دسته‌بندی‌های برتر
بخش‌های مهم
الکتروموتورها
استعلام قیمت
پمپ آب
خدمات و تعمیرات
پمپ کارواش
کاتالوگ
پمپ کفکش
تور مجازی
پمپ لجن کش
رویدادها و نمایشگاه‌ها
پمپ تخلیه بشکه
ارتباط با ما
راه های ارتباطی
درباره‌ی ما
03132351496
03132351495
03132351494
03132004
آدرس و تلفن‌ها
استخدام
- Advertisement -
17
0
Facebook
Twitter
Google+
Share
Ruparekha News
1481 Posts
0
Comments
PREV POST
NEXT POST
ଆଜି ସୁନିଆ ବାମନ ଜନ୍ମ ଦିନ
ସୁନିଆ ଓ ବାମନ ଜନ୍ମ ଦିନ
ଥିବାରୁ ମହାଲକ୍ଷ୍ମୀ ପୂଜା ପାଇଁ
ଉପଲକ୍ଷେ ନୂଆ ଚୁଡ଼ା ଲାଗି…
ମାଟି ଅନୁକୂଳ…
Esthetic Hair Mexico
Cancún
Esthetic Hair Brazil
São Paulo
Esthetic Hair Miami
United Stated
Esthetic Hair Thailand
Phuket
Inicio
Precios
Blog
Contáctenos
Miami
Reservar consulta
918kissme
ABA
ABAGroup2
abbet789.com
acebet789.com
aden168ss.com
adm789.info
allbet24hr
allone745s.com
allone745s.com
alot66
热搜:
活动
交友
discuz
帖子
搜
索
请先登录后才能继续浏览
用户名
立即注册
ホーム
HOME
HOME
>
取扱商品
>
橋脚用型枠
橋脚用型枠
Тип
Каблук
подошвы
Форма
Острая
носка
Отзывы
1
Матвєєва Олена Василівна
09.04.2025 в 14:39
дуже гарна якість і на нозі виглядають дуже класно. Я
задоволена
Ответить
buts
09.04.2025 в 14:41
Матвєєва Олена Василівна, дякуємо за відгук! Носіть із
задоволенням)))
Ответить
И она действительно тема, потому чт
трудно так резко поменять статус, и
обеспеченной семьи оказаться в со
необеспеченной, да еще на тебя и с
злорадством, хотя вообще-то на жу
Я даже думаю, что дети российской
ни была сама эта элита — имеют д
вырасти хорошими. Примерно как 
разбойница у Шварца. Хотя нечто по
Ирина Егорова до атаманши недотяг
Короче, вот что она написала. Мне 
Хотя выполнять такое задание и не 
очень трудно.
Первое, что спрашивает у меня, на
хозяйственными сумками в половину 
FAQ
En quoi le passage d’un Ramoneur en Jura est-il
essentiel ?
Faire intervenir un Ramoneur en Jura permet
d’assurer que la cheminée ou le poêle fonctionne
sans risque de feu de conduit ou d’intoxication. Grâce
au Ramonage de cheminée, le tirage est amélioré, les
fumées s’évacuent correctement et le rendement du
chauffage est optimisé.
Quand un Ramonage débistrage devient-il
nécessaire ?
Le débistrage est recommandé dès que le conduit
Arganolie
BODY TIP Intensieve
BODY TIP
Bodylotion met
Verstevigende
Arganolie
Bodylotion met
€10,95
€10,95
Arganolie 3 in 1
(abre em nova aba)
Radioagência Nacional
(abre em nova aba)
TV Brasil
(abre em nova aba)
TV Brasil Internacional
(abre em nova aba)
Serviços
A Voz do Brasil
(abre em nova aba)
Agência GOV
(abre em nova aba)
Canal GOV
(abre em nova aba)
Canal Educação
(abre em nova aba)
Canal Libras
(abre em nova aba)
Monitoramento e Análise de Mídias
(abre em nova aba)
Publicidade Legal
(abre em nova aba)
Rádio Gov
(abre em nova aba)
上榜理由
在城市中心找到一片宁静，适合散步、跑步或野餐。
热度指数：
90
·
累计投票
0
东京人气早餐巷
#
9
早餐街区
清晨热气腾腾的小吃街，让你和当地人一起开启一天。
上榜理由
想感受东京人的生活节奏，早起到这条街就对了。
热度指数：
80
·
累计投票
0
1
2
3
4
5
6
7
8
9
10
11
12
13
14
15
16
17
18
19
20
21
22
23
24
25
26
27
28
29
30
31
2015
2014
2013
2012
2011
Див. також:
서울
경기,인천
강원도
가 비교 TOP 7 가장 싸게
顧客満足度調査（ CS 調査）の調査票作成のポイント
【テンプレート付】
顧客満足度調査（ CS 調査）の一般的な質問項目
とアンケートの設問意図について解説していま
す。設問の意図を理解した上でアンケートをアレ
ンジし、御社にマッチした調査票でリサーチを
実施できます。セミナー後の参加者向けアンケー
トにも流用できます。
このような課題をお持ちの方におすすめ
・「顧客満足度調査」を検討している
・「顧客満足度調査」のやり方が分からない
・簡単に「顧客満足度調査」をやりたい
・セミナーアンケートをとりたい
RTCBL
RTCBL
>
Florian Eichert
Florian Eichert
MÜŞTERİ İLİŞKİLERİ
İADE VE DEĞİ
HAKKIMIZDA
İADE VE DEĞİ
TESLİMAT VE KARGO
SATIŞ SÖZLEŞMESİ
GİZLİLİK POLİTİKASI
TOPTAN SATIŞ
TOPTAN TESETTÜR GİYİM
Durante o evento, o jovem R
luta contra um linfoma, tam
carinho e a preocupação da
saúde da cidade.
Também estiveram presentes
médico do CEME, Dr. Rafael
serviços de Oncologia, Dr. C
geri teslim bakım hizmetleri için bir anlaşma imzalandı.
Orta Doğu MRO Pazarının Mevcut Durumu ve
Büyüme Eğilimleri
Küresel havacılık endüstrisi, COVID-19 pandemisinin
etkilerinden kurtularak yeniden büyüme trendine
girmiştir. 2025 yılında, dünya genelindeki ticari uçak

→ **Task to complete**
Faithfully copy every entry, leaving nothing out.

→ **Expected answer**
دسته‌بندی‌های برتر
بخش‌های مهم
الکتروموتورها
استعلام قیمت
پمپ آب
خدمات و تعمیرات
پمپ کارواش
کاتالوگ
پمپ کفکش
تور مجازی
پمپ لجن کش
رویدادها و نمایشگاه‌ها
پمپ تخلیه بشکه
ارتباط با ما
راه های ارتباطی
درباره‌ی ما
03132351496
03132351495
03132351494
03132004
آدرس و تلفن‌ها
استخدام
- Advertisement -
17
0
Facebook
Twitter
Google+
Share
Ruparekha News
1481 Posts
0
Comments
PREV POST
NEXT POST
ଆଜି ସୁନିଆ ବାମନ ଜନ୍ମ ଦିନ
ସୁନିଆ ଓ ବାମନ ଜନ୍ମ ଦିନ
ଥିବାରୁ ମହାଲକ୍ଷ୍ମୀ ପୂଜା ପାଇଁ
ଉପଲକ୍ଷେ ନୂଆ ଚୁଡ଼ା ଲାଗି…
ମାଟି ଅନୁକୂଳ…
Esthetic Hair Mexico
Cancún
Esthetic Hair Brazil
São Paulo
Esthetic Hair Miami
United Stated
Esthetic Hair Thailand
Phuket
Inicio
Precios
Blog
Contáctenos
Miami
Reservar consulta
918kissme
ABA
ABAGroup2
abbet789.com
acebet789.com
aden168ss.com
adm789.info
allbet24hr
allone745s.com
allone745s.com
alot66
热搜:
活动
交友
discuz
帖子
搜
索
请先登录后才能继续浏览
用户名
立即注册
ホーム
HOME
HOME
>
取扱商品
>
橋脚用型枠
橋脚用型枠
Тип
Каблук
подошвы
Форма
Острая
носка
Отзывы
1
Матвєєва Олена Василівна
09.04.2025 в 14:39
дуже гарна якість і на нозі виглядають дуже класно. Я
задоволена
Ответить
buts
09.04.2025 в 14:41
Матвєєва Олена Василівна, дякуємо за відгук! Носіть із
задоволенням)))
Ответить
И она действительно тема, потому чт
трудно так резко поменять статус, и
обеспеченной семьи оказаться в со
необеспеченной, да еще на тебя и с
злорадством, хотя вообще-то на жу
Я даже думаю, что дети российской
ни была сама эта элита — имеют д
вырасти хорошими. Примерно как 
разбойница у Шварца. Хотя нечто по
Ирина Егорова до атаманши недотяг
Короче, вот что она написала. Мне 
Хотя выполнять такое задание и не 
очень трудно.
Первое, что спрашивает у меня, на
хозяйственными сумками в половину 
FAQ
En quoi le passage d’un Ramoneur en Jura est-il
essentiel ?
Faire intervenir un Ramoneur en Jura permet
d’assurer que la cheminée ou le poêle fonctionne
sans risque de feu de conduit ou d’intoxication. Grâce
au Ramonage de cheminée, le tirage est amélioré, les
fumées s’évacuent correctement et le rendement du
chauffage est optimisé.
Quand un Ramonage débistrage devient-il
nécessaire ?
Le débistrage est recommandé dès que le conduit
Arganolie
BODY TIP Intensieve
BODY TIP
Bodylotion met
Verstevigende
Arganolie
Bodylotion met
€10,95
€10,95
Arganolie 3 in 1
(abre em nova aba)
Radioagência Nacional
(abre em nova aba)
TV Brasil
(abre em nova aba)
TV Brasil Internacional
(abre em nova aba)
Serviços
A Voz do Brasil
(abre em nova aba)
Agência GOV
(abre em nova aba)
Canal GOV
(abre em nova aba)
Canal Educação
(abre em nova aba)
Canal Libras
(abre em nova aba)
Monitoramento e Análise de Mídias
(abre em nova aba)
Publicidade Legal
(abre em nova aba)
Rádio Gov
(abre em nova aba)
上榜理由
在城市中心找到一片宁静，适合散步、跑步或野餐。
热度指数：
90
·
累计投票
0
东京人气早餐巷
#
9
早餐街区
清晨热气腾腾的小吃街，让你和当地人一起开启一天。
上榜理由
想感受东京人的生活节奏，早起到这条街就对了。
热度指数：
80
·
累计投票
0
1
2
3
4
5
6
7
8
9
10
11
12
13
14
15
16
17
18
19
20
21
22
23
24
25
26
27
28
29
30
31
2015
2014
2013
2012
2011
Див. також:
서울
경기,인천
강원도
가 비교 TOP 7 가장 싸게
顧客満足度調査（ CS 調査）の調査票作成のポイント
【テンプレート付】
顧客満足度調査（ CS 調査）の一般的な質問項目
とアンケートの設問意図について解説していま
す。設問の意図を理解した上でアンケートをアレ
ンジし、御社にマッチした調査票でリサーチを
実施できます。セミナー後の参加者向けアンケー
トにも流用できます。
このような課題をお持ちの方におすすめ
・「顧客満足度調査」を検討している
・「顧客満足度調査」のやり方が分からない
・簡単に「顧客満足度調査」をやりたい
・セミナーアンケートをとりたい
RTCBL
RTCBL
>
Florian Eichert
Florian Eichert
MÜŞTERİ İLİŞKİLERİ
İADE VE DEĞİ
HAKKIMIZDA
İADE VE DEĞİ
TESLİMAT VE KARGO
SATIŞ SÖZLEŞMESİ
GİZLİLİK POLİTİKASI
TOPTAN SATIŞ
TOPTAN TESETTÜR GİYİM
Durante o evento, o jovem R
luta contra um linfoma, tam
carinho e a preocupação da
saúde da cidade.
Também estiveram presentes
médico do CEME, Dr. Rafael
serviços de Oncologia, Dr. C
geri teslim bakım hizmetleri için bir anlaşma imzalandı.
Orta Doğu MRO Pazarının Mevcut Durumu ve
Büyüme Eğilimleri
Küresel havacılık endüstrisi, COVID-19 pandemisinin
etkilerinden kurtularak yeniden büyüme trendine
girmiştir. 2025 yılında, dünya genelindeki ticari uçak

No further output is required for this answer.